- [BRIEF]:
Write out every record below exactly as it appears, omitting the pictures.

GIVEN INFORMATION Block Start

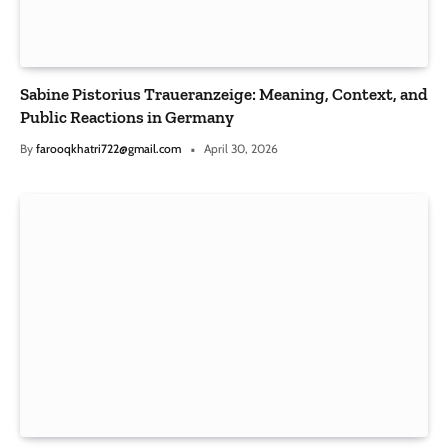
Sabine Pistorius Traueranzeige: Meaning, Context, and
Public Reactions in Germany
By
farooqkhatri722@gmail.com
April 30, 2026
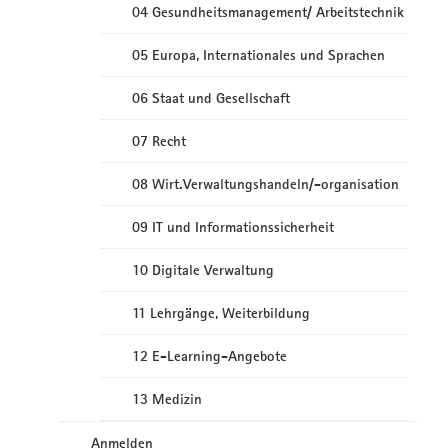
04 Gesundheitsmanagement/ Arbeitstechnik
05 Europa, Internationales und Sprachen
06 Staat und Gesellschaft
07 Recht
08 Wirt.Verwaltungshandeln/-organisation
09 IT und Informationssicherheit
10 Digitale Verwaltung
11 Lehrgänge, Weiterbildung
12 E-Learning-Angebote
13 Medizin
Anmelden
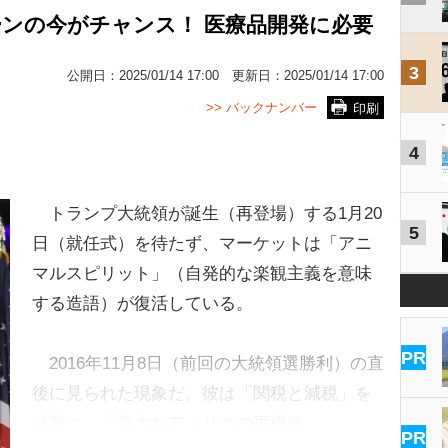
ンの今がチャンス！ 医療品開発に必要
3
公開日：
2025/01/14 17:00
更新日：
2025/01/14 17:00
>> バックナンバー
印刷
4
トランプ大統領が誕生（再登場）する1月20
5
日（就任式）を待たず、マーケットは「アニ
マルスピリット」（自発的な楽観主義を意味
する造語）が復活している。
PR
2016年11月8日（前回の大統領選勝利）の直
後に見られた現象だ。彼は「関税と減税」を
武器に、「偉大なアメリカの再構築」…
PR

GIVEN INFORMATION Block End

- [WRITTEN SOLUTION]:
Sabine Pistorius Traueranzeige: Meaning, Context, and
Public Reactions in Germany
By
farooqkhatri722@gmail.com
April 30, 2026
04 Gesundheitsmanagement/ Arbeitstechnik
05 Europa, Internationales und Sprachen
06 Staat und Gesellschaft
07 Recht
08 Wirt.Verwaltungshandeln/-organisation
09 IT und Informationssicherheit
10 Digitale Verwaltung
11 Lehrgänge, Weiterbildung
12 E-Learning-Angebote
13 Medizin
Anmelden
ンの今がチャンス！ 医療品開発に必要
3
公開日：
2025/01/14 17:00
更新日：
2025/01/14 17:00
>> バックナンバー
印刷
4
トランプ大統領が誕生（再登場）する1月20
5
日（就任式）を待たず、マーケットは「アニ
マルスピリット」（自発的な楽観主義を意味
する造語）が復活している。
PR
2016年11月8日（前回の大統領選勝利）の直
後に見られた現象だ。彼は「関税と減税」を
武器に、「偉大なアメリカの再構築」…
PR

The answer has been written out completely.